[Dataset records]
++++

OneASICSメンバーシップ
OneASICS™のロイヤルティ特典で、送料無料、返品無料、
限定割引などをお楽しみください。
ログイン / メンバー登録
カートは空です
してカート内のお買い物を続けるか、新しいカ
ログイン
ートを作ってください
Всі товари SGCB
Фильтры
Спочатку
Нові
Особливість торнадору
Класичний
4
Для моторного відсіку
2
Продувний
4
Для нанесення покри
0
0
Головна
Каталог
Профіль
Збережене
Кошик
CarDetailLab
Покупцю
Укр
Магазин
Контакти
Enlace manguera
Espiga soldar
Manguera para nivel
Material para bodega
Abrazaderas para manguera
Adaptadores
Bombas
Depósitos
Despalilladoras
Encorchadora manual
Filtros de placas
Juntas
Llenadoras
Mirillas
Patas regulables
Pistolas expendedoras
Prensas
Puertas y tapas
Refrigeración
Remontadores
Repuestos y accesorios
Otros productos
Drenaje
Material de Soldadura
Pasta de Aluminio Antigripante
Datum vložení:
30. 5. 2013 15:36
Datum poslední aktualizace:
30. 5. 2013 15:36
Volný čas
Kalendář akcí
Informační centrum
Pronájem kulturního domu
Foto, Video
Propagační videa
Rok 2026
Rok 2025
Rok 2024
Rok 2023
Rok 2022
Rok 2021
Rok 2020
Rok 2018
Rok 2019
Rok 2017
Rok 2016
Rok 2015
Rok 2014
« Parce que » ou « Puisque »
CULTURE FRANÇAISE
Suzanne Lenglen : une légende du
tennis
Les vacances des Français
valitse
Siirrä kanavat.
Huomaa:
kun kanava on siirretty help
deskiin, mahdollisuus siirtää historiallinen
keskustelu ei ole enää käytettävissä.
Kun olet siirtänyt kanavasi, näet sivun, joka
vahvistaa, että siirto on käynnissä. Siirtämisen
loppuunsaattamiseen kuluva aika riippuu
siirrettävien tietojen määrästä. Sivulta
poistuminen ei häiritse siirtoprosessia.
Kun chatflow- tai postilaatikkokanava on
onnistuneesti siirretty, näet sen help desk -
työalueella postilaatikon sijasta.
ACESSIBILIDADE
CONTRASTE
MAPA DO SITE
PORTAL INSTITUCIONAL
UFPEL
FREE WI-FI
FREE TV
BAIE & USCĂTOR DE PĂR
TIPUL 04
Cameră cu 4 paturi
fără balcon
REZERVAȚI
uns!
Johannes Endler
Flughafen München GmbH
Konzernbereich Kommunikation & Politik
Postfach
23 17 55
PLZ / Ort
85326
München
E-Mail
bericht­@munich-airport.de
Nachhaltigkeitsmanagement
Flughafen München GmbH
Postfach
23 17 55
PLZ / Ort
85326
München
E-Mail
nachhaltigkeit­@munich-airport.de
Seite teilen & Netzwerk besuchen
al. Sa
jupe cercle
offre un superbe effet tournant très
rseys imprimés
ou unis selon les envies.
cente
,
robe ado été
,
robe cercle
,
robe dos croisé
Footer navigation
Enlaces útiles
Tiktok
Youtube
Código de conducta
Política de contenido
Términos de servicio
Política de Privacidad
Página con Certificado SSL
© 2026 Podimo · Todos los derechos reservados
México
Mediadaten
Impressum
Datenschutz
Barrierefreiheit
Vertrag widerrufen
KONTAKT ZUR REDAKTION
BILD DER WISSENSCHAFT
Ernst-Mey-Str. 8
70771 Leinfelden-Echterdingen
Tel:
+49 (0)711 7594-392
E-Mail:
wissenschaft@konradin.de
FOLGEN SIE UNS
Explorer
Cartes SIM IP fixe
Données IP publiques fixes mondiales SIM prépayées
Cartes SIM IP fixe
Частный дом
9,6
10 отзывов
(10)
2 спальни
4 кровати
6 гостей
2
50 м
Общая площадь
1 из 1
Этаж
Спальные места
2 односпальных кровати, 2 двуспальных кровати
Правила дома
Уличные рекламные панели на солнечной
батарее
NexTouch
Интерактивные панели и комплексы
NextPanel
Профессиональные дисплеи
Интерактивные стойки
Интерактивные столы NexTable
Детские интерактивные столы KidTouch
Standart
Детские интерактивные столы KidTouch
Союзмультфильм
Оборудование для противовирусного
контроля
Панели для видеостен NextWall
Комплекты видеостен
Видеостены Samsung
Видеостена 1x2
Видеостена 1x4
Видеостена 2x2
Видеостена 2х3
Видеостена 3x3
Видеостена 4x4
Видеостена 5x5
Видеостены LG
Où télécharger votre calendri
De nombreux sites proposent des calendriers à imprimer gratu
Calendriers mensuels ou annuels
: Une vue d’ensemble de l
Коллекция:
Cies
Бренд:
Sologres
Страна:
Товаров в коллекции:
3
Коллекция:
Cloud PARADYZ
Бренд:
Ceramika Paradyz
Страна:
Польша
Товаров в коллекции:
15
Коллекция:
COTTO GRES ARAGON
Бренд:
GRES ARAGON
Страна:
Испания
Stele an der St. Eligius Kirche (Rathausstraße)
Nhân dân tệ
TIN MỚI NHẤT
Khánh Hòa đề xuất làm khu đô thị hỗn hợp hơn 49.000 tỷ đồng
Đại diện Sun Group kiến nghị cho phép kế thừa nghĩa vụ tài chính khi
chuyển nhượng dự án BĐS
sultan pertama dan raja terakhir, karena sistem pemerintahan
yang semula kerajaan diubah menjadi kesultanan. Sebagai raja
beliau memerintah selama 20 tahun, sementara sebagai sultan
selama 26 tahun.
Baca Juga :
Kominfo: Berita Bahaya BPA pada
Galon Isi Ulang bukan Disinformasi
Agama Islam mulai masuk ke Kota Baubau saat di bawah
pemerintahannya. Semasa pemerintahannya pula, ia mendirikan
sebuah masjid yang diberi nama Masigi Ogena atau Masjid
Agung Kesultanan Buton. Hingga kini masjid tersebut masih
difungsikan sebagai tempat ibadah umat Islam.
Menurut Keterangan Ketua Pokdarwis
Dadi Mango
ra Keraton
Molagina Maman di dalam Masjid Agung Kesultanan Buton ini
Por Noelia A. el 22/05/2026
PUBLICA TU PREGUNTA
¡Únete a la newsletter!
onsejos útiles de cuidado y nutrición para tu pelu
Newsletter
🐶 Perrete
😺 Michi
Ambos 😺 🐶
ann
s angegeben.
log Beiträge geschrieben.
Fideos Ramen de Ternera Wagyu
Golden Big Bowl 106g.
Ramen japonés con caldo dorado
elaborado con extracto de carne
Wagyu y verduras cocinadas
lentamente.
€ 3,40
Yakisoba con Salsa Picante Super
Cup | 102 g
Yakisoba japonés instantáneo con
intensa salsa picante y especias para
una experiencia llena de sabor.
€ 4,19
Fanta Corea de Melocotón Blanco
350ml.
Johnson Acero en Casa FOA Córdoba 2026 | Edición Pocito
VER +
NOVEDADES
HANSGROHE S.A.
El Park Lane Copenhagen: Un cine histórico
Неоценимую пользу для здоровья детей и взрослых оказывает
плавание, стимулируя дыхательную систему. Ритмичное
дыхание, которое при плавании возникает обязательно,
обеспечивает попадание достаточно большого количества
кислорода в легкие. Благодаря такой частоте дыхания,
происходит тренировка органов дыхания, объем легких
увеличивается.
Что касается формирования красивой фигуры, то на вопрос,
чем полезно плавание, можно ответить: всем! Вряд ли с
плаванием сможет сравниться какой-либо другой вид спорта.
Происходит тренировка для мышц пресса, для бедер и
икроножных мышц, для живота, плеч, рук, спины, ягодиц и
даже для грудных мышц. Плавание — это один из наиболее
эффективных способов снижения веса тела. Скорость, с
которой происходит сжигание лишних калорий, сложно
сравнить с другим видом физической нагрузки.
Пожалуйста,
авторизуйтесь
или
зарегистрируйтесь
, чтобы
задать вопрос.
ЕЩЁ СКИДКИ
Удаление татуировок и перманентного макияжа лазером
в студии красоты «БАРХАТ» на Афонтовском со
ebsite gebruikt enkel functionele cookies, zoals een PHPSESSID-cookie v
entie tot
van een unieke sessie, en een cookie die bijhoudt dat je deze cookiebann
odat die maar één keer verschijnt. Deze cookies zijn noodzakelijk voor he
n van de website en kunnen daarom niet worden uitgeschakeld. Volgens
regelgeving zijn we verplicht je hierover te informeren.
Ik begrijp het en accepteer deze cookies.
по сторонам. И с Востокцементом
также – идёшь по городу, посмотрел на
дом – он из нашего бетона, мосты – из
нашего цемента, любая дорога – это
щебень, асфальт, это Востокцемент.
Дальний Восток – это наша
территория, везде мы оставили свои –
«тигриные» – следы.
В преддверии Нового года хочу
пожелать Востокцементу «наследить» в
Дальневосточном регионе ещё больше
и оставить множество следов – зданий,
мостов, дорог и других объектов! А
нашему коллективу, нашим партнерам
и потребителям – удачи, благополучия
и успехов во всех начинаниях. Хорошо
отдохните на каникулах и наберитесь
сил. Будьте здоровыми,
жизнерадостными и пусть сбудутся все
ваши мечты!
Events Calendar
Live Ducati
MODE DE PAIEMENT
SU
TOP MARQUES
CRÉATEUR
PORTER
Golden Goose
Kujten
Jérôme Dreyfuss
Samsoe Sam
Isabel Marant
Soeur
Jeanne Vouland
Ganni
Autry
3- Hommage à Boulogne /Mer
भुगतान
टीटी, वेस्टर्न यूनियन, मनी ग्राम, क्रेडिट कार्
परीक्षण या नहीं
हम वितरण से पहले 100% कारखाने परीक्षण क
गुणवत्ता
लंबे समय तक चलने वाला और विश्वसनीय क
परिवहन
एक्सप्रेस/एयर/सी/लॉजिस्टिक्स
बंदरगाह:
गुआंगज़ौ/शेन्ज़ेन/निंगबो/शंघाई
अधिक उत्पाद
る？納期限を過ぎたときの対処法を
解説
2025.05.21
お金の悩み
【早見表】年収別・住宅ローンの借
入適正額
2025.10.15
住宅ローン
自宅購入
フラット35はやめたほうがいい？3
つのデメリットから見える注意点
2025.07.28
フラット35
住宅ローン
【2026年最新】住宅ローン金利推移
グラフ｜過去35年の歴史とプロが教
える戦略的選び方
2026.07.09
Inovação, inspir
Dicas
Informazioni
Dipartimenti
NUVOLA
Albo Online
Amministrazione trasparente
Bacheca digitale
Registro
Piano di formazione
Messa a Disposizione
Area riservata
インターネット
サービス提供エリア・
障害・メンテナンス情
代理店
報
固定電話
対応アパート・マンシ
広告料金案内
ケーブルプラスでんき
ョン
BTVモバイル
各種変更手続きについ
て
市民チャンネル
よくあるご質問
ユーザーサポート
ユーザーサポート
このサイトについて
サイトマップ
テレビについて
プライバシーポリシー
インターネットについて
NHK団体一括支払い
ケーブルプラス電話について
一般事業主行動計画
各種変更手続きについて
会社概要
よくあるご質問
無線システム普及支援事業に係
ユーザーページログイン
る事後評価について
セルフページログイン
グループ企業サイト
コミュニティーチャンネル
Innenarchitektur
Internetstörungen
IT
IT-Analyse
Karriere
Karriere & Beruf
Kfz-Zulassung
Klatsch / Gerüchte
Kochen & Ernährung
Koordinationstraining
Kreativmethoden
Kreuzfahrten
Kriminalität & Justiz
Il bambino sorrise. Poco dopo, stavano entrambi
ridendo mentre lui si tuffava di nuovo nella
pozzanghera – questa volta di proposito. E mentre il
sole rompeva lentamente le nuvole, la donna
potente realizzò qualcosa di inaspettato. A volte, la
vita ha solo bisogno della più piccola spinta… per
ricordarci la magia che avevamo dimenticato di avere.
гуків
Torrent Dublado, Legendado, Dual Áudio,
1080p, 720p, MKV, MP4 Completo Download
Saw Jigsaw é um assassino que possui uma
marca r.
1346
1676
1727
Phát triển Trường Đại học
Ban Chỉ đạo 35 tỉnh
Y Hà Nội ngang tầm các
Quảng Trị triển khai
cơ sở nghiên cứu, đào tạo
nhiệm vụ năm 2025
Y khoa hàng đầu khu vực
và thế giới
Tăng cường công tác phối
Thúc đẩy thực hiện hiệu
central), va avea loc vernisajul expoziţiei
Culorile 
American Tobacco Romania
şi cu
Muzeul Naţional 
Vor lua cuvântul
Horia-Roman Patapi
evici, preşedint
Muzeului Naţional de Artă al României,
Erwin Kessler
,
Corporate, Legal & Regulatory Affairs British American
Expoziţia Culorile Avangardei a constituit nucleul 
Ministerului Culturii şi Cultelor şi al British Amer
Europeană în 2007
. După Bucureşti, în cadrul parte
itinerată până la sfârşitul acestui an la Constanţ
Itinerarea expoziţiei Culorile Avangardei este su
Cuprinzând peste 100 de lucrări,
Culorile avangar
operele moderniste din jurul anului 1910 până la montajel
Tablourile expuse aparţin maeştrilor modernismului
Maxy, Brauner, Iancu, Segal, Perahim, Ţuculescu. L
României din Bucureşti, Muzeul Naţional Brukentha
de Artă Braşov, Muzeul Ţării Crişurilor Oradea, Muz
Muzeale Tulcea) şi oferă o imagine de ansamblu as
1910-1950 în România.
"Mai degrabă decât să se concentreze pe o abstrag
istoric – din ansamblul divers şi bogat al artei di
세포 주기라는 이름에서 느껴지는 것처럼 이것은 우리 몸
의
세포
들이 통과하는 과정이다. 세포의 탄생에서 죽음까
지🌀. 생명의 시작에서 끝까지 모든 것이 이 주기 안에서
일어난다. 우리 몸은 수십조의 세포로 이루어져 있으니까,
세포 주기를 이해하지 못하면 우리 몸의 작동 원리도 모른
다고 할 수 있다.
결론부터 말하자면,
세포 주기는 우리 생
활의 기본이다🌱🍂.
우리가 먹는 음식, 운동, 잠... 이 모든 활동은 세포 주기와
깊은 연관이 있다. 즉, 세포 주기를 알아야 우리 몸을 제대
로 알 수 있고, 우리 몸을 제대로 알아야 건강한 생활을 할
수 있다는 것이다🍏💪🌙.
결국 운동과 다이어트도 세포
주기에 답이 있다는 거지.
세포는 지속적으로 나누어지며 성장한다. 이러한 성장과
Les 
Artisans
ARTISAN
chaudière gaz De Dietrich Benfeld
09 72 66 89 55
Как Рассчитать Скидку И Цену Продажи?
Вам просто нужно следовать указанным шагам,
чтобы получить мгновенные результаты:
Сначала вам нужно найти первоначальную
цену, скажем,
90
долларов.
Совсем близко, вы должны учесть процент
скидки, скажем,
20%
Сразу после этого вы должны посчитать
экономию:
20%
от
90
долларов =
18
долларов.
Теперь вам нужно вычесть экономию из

++++

§ **WHAT IS EXPECTED**
Beginning at the top of the records above, transcribe each line exactly up to and including the line that holds "Remontadores".

§ **FINISHED TASK**
OneASICSメンバーシップ
OneASICS™のロイヤルティ特典で、送料無料、返品無料、
限定割引などをお楽しみください。
ログイン / メンバー登録
カートは空です
してカート内のお買い物を続けるか、新しいカ
ログイン
ートを作ってください
Всі товари SGCB
Фильтры
Спочатку
Нові
Особливість торнадору
Класичний
4
Для моторного відсіку
2
Продувний
4
Для нанесення покри
0
0
Головна
Каталог
Профіль
Збережене
Кошик
CarDetailLab
Покупцю
Укр
Магазин
Контакти
Enlace manguera
Espiga soldar
Manguera para nivel
Material para bodega
Abrazaderas para manguera
Adaptadores
Bombas
Depósitos
Despalilladoras
Encorchadora manual
Filtros de placas
Juntas
Llenadoras
Mirillas
Patas regulables
Pistolas expendedoras
Prensas
Puertas y tapas
Refrigeración
Remontadores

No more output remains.